Venezuelan President Nicolas Maduro visited China over the weekend and Monday. It was his first official visit to the country as president, and a number of important agreements were signed, including for new funds, buses, cultural exchanges, and oil refinery investment.
The Venezuelan and Chinese governments signed twelve agreements, most of them affirming the continuation of various ongoing Chinese-Venezuelan projects. They include US $5 billion in new financing for the joint Chinese-Venezuelan fund, collaboration in the development of heavy crude oil refining in the Orinoco oil belt, and mining studies, particularly for gold in Bolivar state
Oil minister Rafael Ramirez said the joint venture in the Orinico oil belt, specifically the Junin 10 area, involved new investments worth US$ 14 billion.
Cooperation agreements were also signed in relation to security, emergency management, and for knowledge exchange around agriculture and technology. The two governments agreed on the program of cultural cooperation for 2014-2016, and to build another 4,500 homes in the states of Nueva Esparta and Anzoategui.
The two countries agreed on the construction of a maritime terminal for the state owned petro-chemical company, Pequiven with help from the Export-Import Bank (Eximbank) of China. The agreement is worth US$ 391 million. The port will be for urea and ammoniac export.
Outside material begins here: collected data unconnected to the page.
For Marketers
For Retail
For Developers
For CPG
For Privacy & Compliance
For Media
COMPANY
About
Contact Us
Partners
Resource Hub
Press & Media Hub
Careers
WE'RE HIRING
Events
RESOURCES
Venezuela will continue its cooperation Chinese conglomerate Yutong for public buses. Maduro announced that it would import 2,000 Yutong buses in order to “modernise public transport” in Venezuela and there are also plans to establish a joint venture to produce and export the buses to other Latin American countries. Last year Venezuela bought 1,216 such buses for urban transport.
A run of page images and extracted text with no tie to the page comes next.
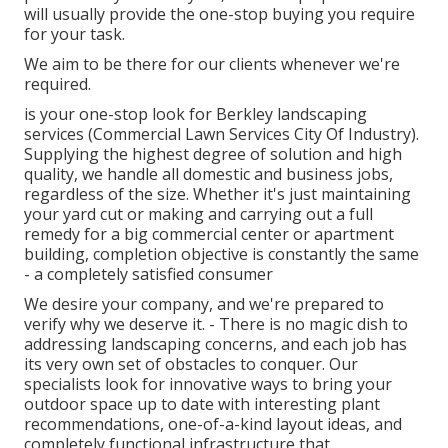
will usually provide the one-stop buying you require
for your task.
We aim to be there for our clients whenever we're
required.
is your one-stop look for Berkley landscaping
services (Commercial Lawn Services City Of Industry).
Supplying the highest degree of solution and high
quality, we handle all domestic and business jobs,
regardless of the size. Whether it's just maintaining
your yard cut or making and carrying out a full
remedy for a big commercial center or apartment
building, completion objective is constantly the same
- a completely satisfied consumer
We desire your company, and we're prepared to
verify why we deserve it. - There is no magic dish to
addressing landscaping concerns, and each job has
its very own set of obstacles to conquer. Our
specialists look for innovative ways to bring your
outdoor space up to date with interesting plant
recommendations, one-of-a-kind layout ideas, and
completely functional infrastructure that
Maduro also met with the president of Chery, where he said a “powerful alliance” was agreed on, and, “We’re going to create and manufacture a car in Venezuela”. He added that Venezuelan youth could be trained in car production through Venezuela’s Work and Knowledge Mission.
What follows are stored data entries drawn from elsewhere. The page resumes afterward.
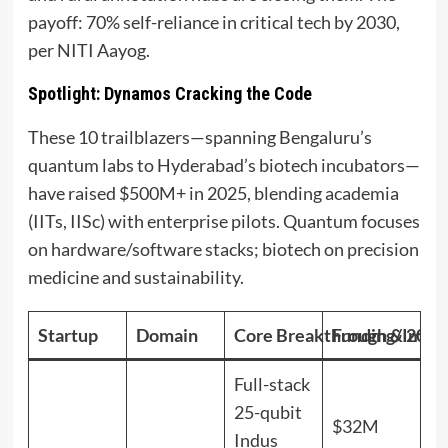
payoff: 70% self-reliance in critical tech by 2030,
per NITI Aayog.
Spotlight: Dynamos Cracking the Code
These 10 trailblazers—spanning Bengaluru’s
quantum labs to Hyderabad’s biotech incubators—
have raised $500M+ in 2025, blending academia
(IITs, IISc) with enterprise pilots. Quantum focuses
on hardware/software stacks; biotech on precision
medicine and sustainability.
Startup
Domain
Core Breakthrough & 2025
Funding/Impa
Full-stack
25-qubit
$32M
Indus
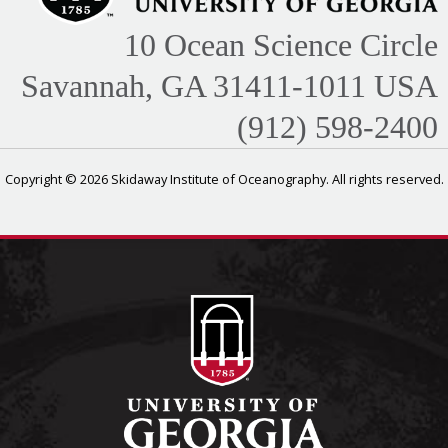
10 Ocean Science Circle
Savannah, GA 31411-1011 USA
(912) 598-2400
Copyright © 2026 Skidaway Institute of Oceanography. All rights reserved.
In response to the president’s visit to China, private media in Venezuela focused on the “debt” that the Venezuelan government supposedly has with it, with Informe21arguing in its headline that “every Venezuelan owes $943.13 each”.
Likewise, opposition legislator Julio Borges argued that the “Chinese loan implies that each Venezuelan family owes Bs 300 million to [China], what we have is more debt that all Venezuelans are going to pay”. Borges likely meant thousand instead of million, must have been using the illegal exchange rate in his calculations, and must have assumed that each family has ten members.
According to foreign minister Elias Jaua, Chinese financing is worth US$ 40 billion, of which “over half has been paid off”. He emphasised that the funds were for the “economic-productive development of Venezuela”.
At the recent visit, Venezuela committed to sending 640,000 barrels of petroleum per day to China, of which 264,000 are in exchange for the financing. The number is a significant increase from the average of 518,000 barrels per day Venezuela sent to China last year, and 49,000 barrels sent per day in 2005.
Bilateral relations between China and Venezuela were significantly strengthened under the government of former President Hugo Chavez. Chavez initiated the first high level joint commission between the two countries in 2001, and since then they have signed 458 cooperation agreements and are carrying out 268 joint projects. Some of the main projects are in the areas of energy, mining, and agriculture, while China also played a key role the launch of Venezuela’s first satellite, Simon Bolivar, launched from the Asian country.
“The relationship between China and Venezuela is as strong as the China wall…this visit is important in reaffirming the links of friendship and political community that China and Venezuela have been developing,” Jaua said yesterday from Beijing. He argued it was the “most important meeting” Maduro has had as president so far.